This is our fifth day in England and the trip had been rather scheduled thus far. Are days are worked around practice at 9 am and then a second at 5 pm. Practices are short and consist mostly of section pieces (i.e. start and thirty strokes, last 600 meters of a race, etc.) for the past couple days we have been practicing with other crews which is great practice for me in terms of steering on the somewhat narrow course.
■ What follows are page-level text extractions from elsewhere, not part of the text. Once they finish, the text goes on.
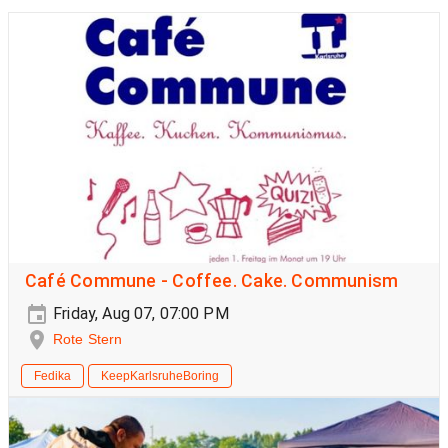
Café Commune - Coffee. Cake. Communism
Friday, Aug 07, 07:00 PM
Rote Stern
Fedika
KeepKarlsruheBoring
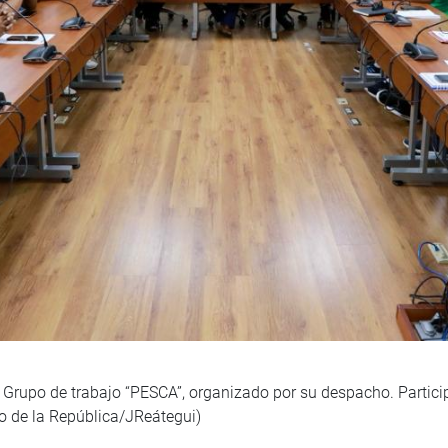
l Grupo de trabajo “PESCA”, organizado por su despacho. Partici
 de la República/JReátegui)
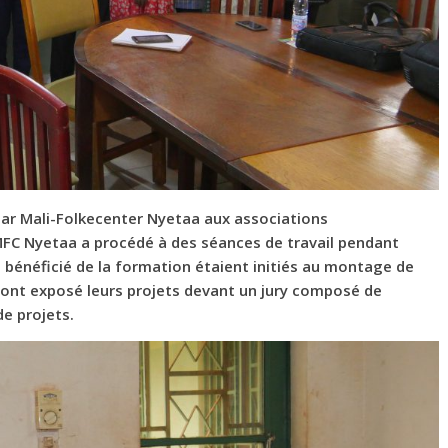
par Mali-Folkecenter Nyetaa aux associations
MFC Nyetaa a procédé à des séances de travail pendant
t bénéficié de la formation étaient initiés au montage de
 ont exposé leurs projets devant un jury composé de
de projets.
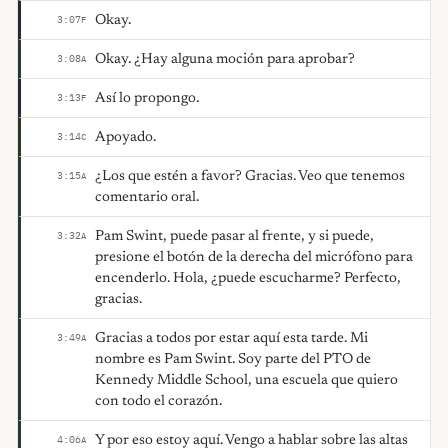
Okay.
3:07
F
Okay. ¿Hay alguna moción para aprobar?
3:08
A
Así lo propongo.
3:13
F
Apoyado.
3:14
C
¿Los que estén a favor? Gracias. Veo que tenemos
3:15
A
comentario oral.
Pam Swint, puede pasar al frente, y si puede,
3:32
A
presione el botón de la derecha del micrófono para
encenderlo. Hola, ¿puede escucharme? Perfecto,
gracias.
Gracias a todos por estar aquí esta tarde. Mi
3:49
A
nombre es Pam Swint. Soy parte del PTO de
Kennedy Middle School, una escuela que quiero
con todo el corazón.
Y por eso estoy aquí. Vengo a hablar sobre las altas
4:06
A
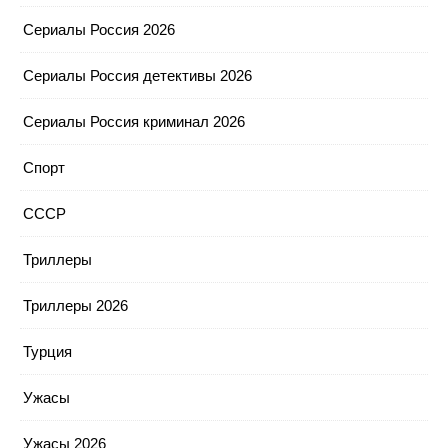
Сериалы Россия 2026
Сериалы Россия детективы 2026
Сериалы Россия криминал 2026
Спорт
СССР
Триллеры
Триллеры 2026
Турция
Ужасы
Ужасы 2026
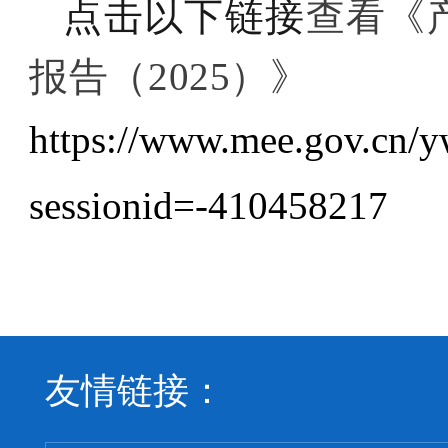
点击以下链接
查看《
报告（2025）》
https://www.mee.gov.cn/
sessionid=-410458217
友情链接：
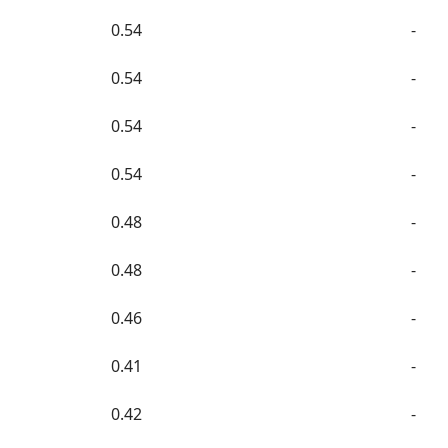
0.54
-
0.54
-
0.54
-
0.54
-
0.48
-
0.48
-
0.46
-
0.41
-
0.42
-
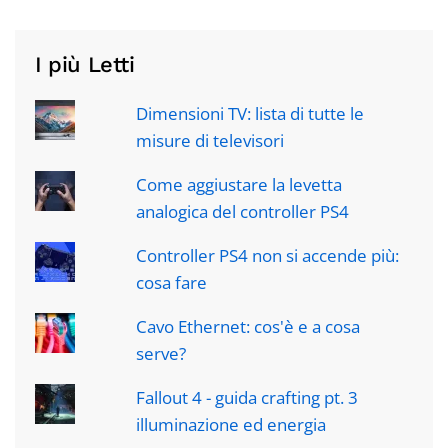
I più Letti
Dimensioni TV: lista di tutte le
misure di televisori
Come aggiustare la levetta
analogica del controller PS4
Controller PS4 non si accende più:
cosa fare
Cavo Ethernet: cos'è e a cosa
serve?
Fallout 4 - guida crafting pt. 3
illuminazione ed energia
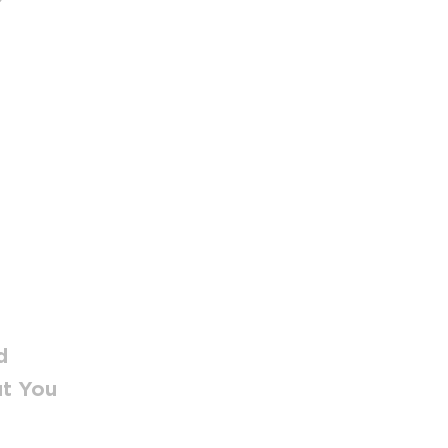
d
ut You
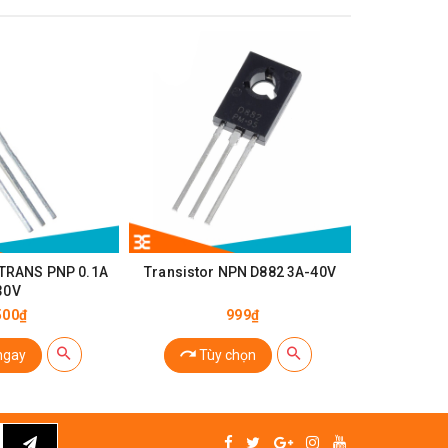
 TRANS PNP 0.1A
Transistor NPN D882 3A-40V
Transisto
30V
500₫
999₫
ngay
Tùy chọn
Tù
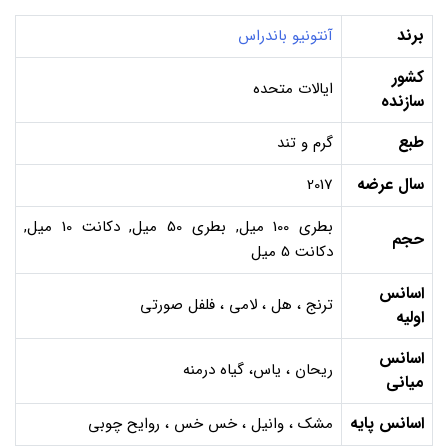
برند
آنتونیو باندراس
کشور
ایالات متحده
سازنده
طبع
گرم و تند
سال عرضه
2017
بطری 100 میل, بطری 50 میل, دکانت 10 میل,
حجم
دکانت 5 میل
اسانس
ترنج ، هل ، لامی ، فلفل صورتی
اولیه
اسانس
ریحان ، یاس، گیاه درمنه
میانی
اسانس پایه
مشک ، وانیل ، خس خس ، روایح چوبی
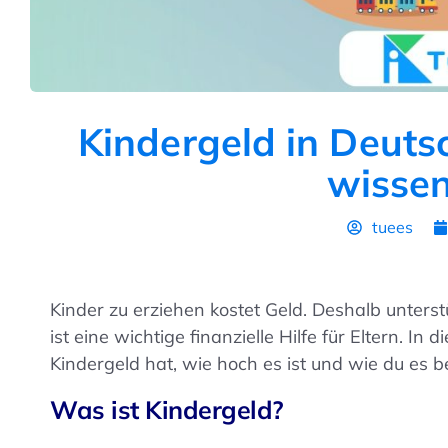
Kindergeld in Deuts
wisse
tuees
Kinder zu erziehen kostet Geld. Deshalb unterst
ist eine wichtige finanzielle Hilfe für Eltern. I
Kindergeld hat, wie hoch es ist und wie du es 
Was ist Kindergeld?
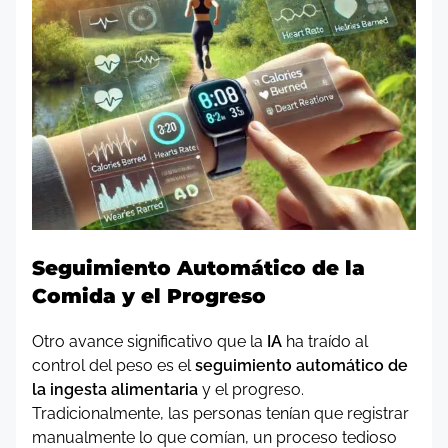
Seguimiento Automático de la
Comida y el Progreso
Otro avance significativo que la
IA
ha traído al
control del peso es el
seguimiento automático de
la ingesta alimentaria
y el progreso.
Tradicionalmente, las personas tenían que registrar
manualmente lo que comían, un proceso tedioso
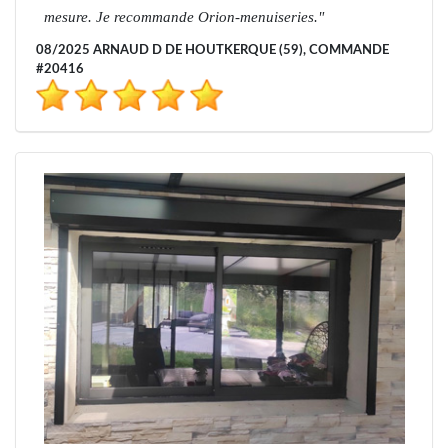
mesure. Je recommande Orion-menuiseries.
08/2025 ARNAUD D DE HOUTKERQUE (59), COMMANDE
#20416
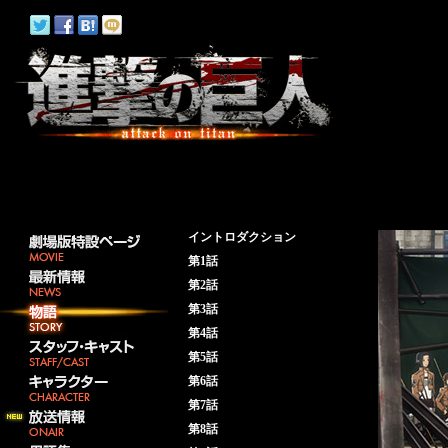
イントロダクション
第1話
第2話
第3話
第4話
第5話
第6話
第7話
第8話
However, today was a little different. We rowed to Reading, which I must say was quite and experience. Reading is about an 8-mile trip up river from Henley. The row consisted of 3 locks and many turns and islands to work around. We estimated the row would take about two hours, as we would be rowing against the current.

For this trip I had nothing beside my eight rowers, my coxbox and a backpack full of granola bars and accelerade, which the boys planned on consuming after the row. Let it be known that this was my fourth day out on the Thames and my second time upstream. I did not know where I was going and have never seen a lock before; I had no idea what I was supposed to be looking for.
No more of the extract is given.